- Tralee
- Coordinates: 35°25′S 149°10′E﻿ / ﻿35.417°S 149.167°E
- Population: 0 (SAL 2021)
- Established: 2012
- Postcode(s): 2620
- Elevation: 610 m (2,001 ft)
- Region: Southern Tablelands
Suburbs around Tralee:
| Macarthur | Hume | Jerrabomberra |
| Chisolm | Tralee | Environa |
| Gilmore | Royalla | Environa |

= Tralee, New South Wales =

Tralee is a suburb in the Queanbeyan–Palerang Regional Council local government area, abutting the border with the Australian Capital Territory and south west of the city of Queanbeyan, New South Wales. It is immediately south of Environa, the site of a city planned during the 1920s that was later sold off as undeveloped land. The suburb is named after Tralee in Ireland.

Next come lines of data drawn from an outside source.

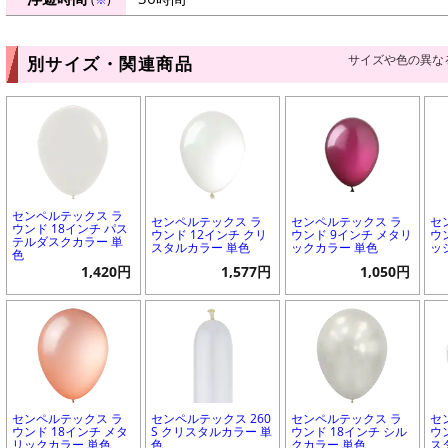
サイズや色の異な
別サイズ・関連商品
センペルテックス ラ
センペルテックス ラ
センペルテックス ラ
セ
ウンド 18インチ パス
ウンド 12インチ クリ
ウンド 9インチ メタリ
ウ
テルダスクカラー 単
スタルカラー 単色
ックカラー 単色
ッ
色
1,420円
1,577円
1,050円
センペルテックス ラ
センペルテックス 260
センペルテックス ラ
セ
ウンド 18インチ メタ
S クリスタルカラー 単
ウンド 18インチ シル
ウ
リックカラー 単色
色
クカラー 単色
ス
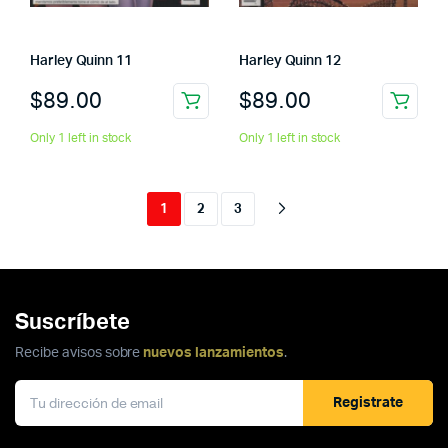
Harley Quinn 11
Harley Quinn 12
$
89.00
$
89.00
Only 1 left in stock
Only 1 left in stock
1
2
3
Suscríbete
Recibe avisos sobre
nuevos lanzamientos
.
Registrate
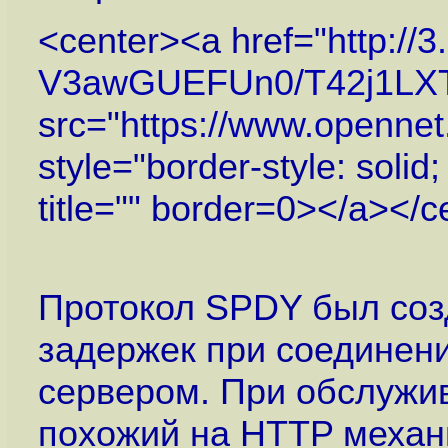
<center><a href="
http://
V3awGUEFUn0/T42j1LXT
src="
https://www.openne
style="border-style: solid
title="" border=0></a></c
Протокол SPDY был соз
задержек при соединен
сервером. При обслужи
похожий на HTTP механ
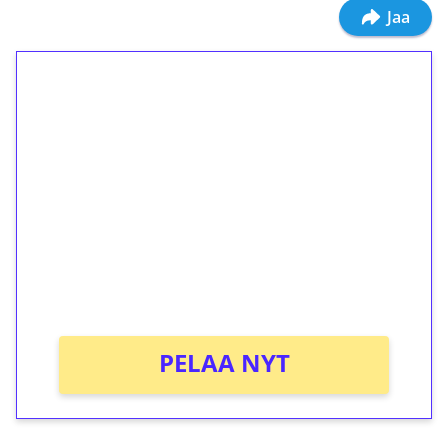
Jaa
1€ = 10€ arvosta
ilmaiskierroksia ilman
kierrätystä!
Talleta 1€
Saat heti 50 ilmaiskierrosta Tuohi 1000 -
peliin (arvo 0,20€ per kierros)!
Ei kierrätysvaatimusta!
PELAA NYT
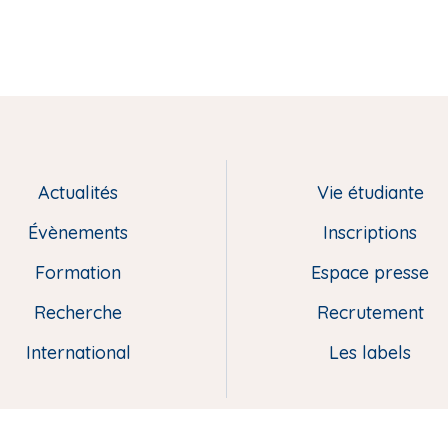
Actualités
Vie étudiante
Évènements
Inscriptions
Formation
Espace presse
Recherche
Recrutement
International
Les labels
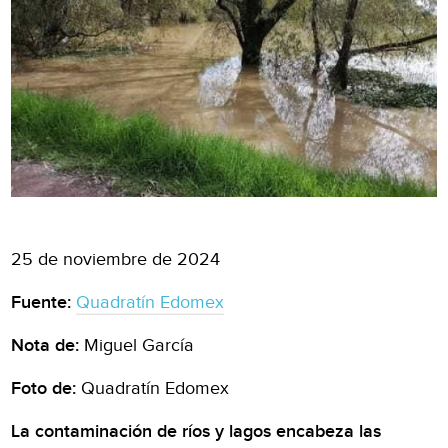
25 de noviembre de 2024
Fuente:
Quadratín Edomex
Nota de:
Miguel García
Foto de:
Quadratín Edomex
La contaminación de ríos y lagos encabeza las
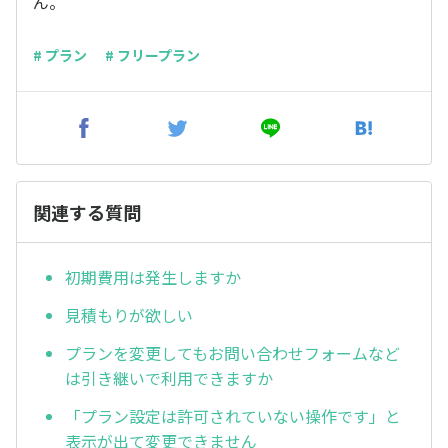
ん。
# プラン
# フリープラン
関連する質問
初期費用は発生しますか
見積もりが欲しい
プランを変更してもお問い合わせフォームなど
は引き継いで利用できますか
「プラン設定は許可されていない操作です」と
表示が出て変更できません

The residential site, which falls under the flight path of Canberra Airport was strongly opposed by airport authorities. However, despite the concerns, the New South Wales State Planning Minister Kristina Keneally initially approved Queanbeyan City Council's plan for the development of 5000 residential blocks in 2008. In November 2012 the New South Wales Government announced that it had approved the rezoning of the land. Protests have continued by the airport, federal Labor politicians and the ACT Government.

==Geography==
Tralee lies on the lower slopes of the Pemberton Hill to the south. It is 600–620 m above sea level. The rocks are acid volcanics, rhyodacite and rhyolite from the Deakin Volcanics. These rocks solidified 414±9 Mya.

==Tralee Speedway==
Between 1970 and 1997, Tralee Speedway was a motorsports venue that hosted a number of Australian Championships. The Speedway sat idle for many years until it was demolished to make way for a regional sports complex, opened when residential development began in the South Jerrabomberra district, including Tralee and surrounds.